Enthusiasm is contagious.

This is a story about an architect and his house.  He had a dream of going back to his previous home full of memories someday.

This wooden house was built in 1942 in Kami-Osaki, Tokyo.
Its timeless beauty won’t surprise you even you are told that the house was built recently.

This was the home of Kunio Maekawa. He is an architect who studied under Le Corbusier in France and came back to Japan. The house was built when he was at the age of 37.
It is a very modern design for prewar Japanese architecture.

Amazingly, this sophisticated Western-style home with some Japanese-ness such as the gabled roof and Shoji sliding door was created under the lack of materials and the land restrictions in the total floor area of 30 tsubos (99.17㎡).

The pillars that penetrate the central window are said to be reused electric poles due to the lack of building materials back then.

The house stood between the two yards. There are two bedrooms, a living/dining room called a “salon,” a study on the mezzanine floor, a kitchen, a toilet, and a housekeeper’s room.

At night, Maekawa would enjoy music on his favorite record player at the salon.
It definitely wasn’t just building a house, he created his ideal lifestyle in his dear home.

 

In 1945, his office in Ginza got destroyed by the air raid. So his house was used as an office for nine years after that. The salon was filled with drafting boards.

Maekawa got married and the house became lively with many people all the time. In these nine years, Maekawa’s masterpieces such as Kanagawa Music Hall was born.

After they moved to the new office, Maekawa planned to rebuild his home with concrete in 1973.
Maekawa had a dream of reassembling this wooden structure house again someday.  So he disassembled them and stored those lumbers in the storage room of his private villa in Karuizawa. Maybe, he was planning to spend his time after retirement, looking back on his own life.

Unfortunately, Maekawa passed away before his dream to reconstruct this house comes true.
The lumbers were left unattended for years.

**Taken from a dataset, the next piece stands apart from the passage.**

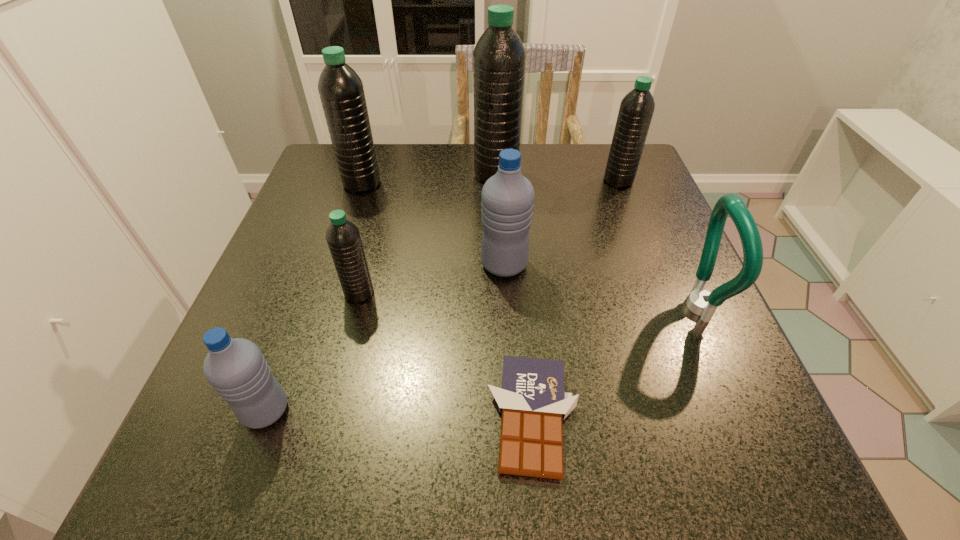 Identify which black water bottle is the nearest to the tallest water bottle. Please provide its 2D coordinates. Your answer should be formatted as a tuple, i.e. [(x, y)], where the tuple contains the x and y coordinates of a point satisfying the conditions above.

[(636, 109)]

The image size is (960, 540). I want to click on free location that satisfies the following two spatial constraints: 1. on the back side of the rightmost black water bottle; 2. on the left side of the smallest black water bottle, so click(x=388, y=181).

Image resolution: width=960 pixels, height=540 pixels. Find the location of `free space in the image that satisfies the following two spatial constraints: 1. on the back side of the smallest black water bottle; 2. on the left side of the tallest object`. free space in the image that satisfies the following two spatial constraints: 1. on the back side of the smallest black water bottle; 2. on the left side of the tallest object is located at coordinates (390, 174).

In 1994, an offer to reassemble this house as an exhibit at the Edo-Tokyo Open-air Museum,
operated by Metropolitan Tokyo Government, came from its director and an architectural historian Terunobu Fujimori.

The staff and apprentices at the Maekawa Office played active roles in this project.
While tracing the memory of the former staff who knew when Maekawa’s house was an office, they took over the master’s will and restore the shape at the time of construction, including interior design. It was rebuilt with the hint of the relationship that each person had cultivated with Maekawa, imaging how their master might have liked. 

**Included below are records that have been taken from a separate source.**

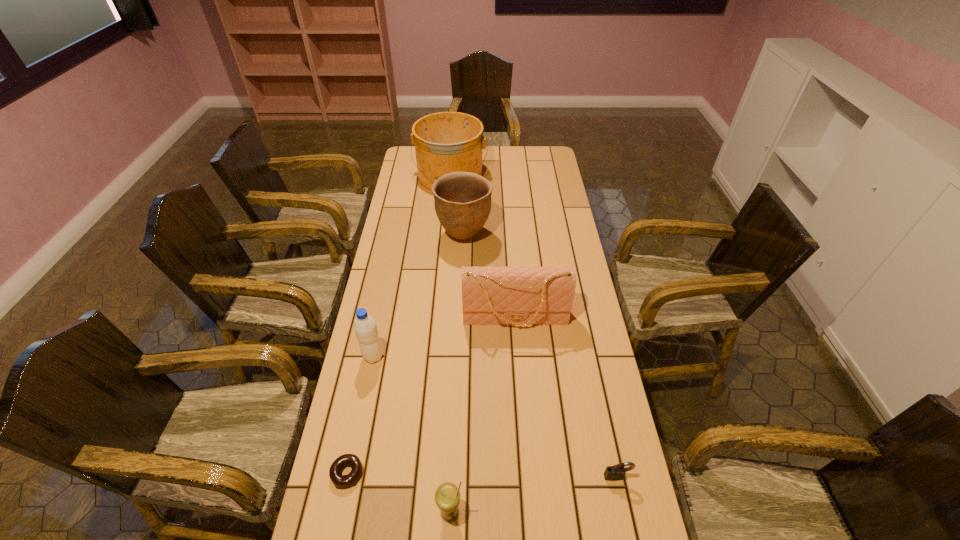 At what (x,y) coordinates should I click in order to perform the action: click on free space located on the right of the sixth nearest object. Please return your answer as a coordinate pair (x, y). The width and height of the screenshot is (960, 540). Looking at the image, I should click on (512, 235).

Image resolution: width=960 pixels, height=540 pixels. Identify the location of free region located 0.350m on the front-facing side of the handbag. (524, 436).

Identify the location of free space located on the right of the water bottle. (499, 356).

Locate an element on the screen. This screenshot has height=540, width=960. blank space located on the right of the nearest object is located at coordinates (489, 512).

You are a GUI agent. You are given a task and a screenshot of the screen. Output one action in this format:
    pyautogui.click(x=<x>, y=<y>)
    Task: Click on the free space located with the keyhole on the front of the rightmost object
    The height and width of the screenshot is (540, 960).
    Given the screenshot: What is the action you would take?
    pyautogui.click(x=624, y=511)

Find the location of a particular element. free location located on the right of the shortest object is located at coordinates (410, 473).

This screenshot has width=960, height=540. Find the location of `object that is at the far edge`. object that is at the far edge is located at coordinates (445, 142).

Locate an element on the screen. The height and width of the screenshot is (540, 960). bucket that is at the left edge is located at coordinates point(445,142).

At what (x,y) coordinates should I click in order to perform the action: click on water bottle located at the left edge. Please return your answer as a coordinate pair (x, y). This screenshot has height=540, width=960. Looking at the image, I should click on (365, 327).

Locate an element on the screen. The image size is (960, 540). doughnut present at the left edge is located at coordinates (342, 481).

On the museum premise, they selected space with an elm tree, which is Maekawa’s favorite tree,  in the garden,  just like the original site. 

Even without Maekawa, the house was reconstructed as perfectly as before.

 

 

Maekawa’s dream to reconstruct the original house in Karuizawa did not come true.
However, by cherishing Maekawa’s memory, the house was reborn as a new role as a masterpiece that people can appreciate.

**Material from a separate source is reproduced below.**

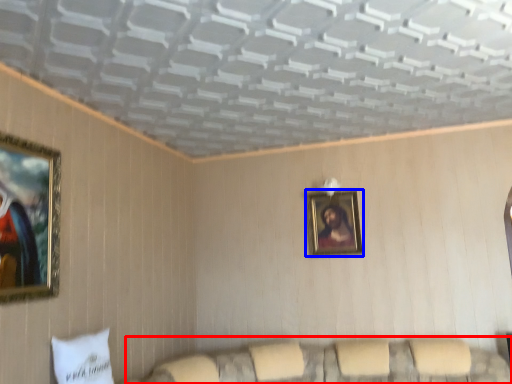 Question: Which object is closer to the camera taking this photo, couch (highlighted by a red box) or picture frame (highlighted by a blue box)?

Choices:
 (A) couch
 (B) picture frame

Answer: (A) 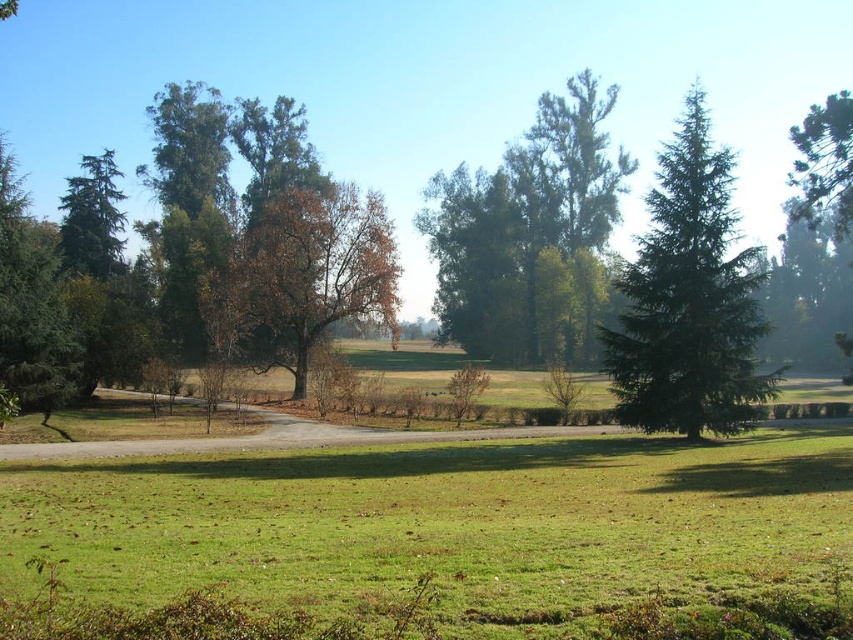 You are standing at point (334, 252) and want to walk to point (732, 385). Given the park layout described, will you have to walk towards the foreground or background to reach your destination?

The staff of the Maekawa Office did not accept any offers of conveyance for a long time.  This episode tells how much this house means to each member of the Maekawa Office.

This house was designed and used by an owner who knows the richness in life and then inherited by people who appreciate its value and take good care of it.
It can be said that Maekawa’s house is a happy architecture continuing to provide a great influence on the people after 80years.